[Data items]
----------

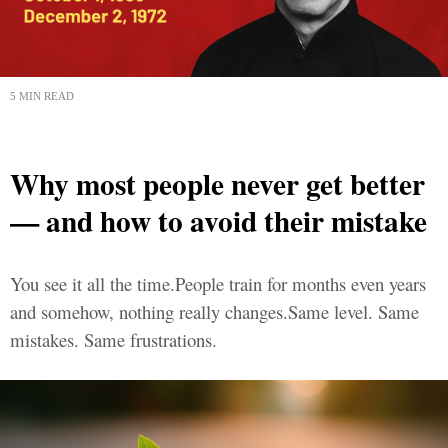
5 MIN READ
Why most people never get better
— and how to avoid their mistake
You see it all the time.People train for months even years
and somehow, nothing really changes.Same level. Same
mistakes. Same frustrations.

----------

▶ _Exercise aim_: Leave the pictures aside and give the records above back word for word.

▶ _Solved exercise_:
5 MIN READ
Why most people never get better
— and how to avoid their mistake
You see it all the time.People train for months even years
and somehow, nothing really changes.Same level. Same
mistakes. Same frustrations.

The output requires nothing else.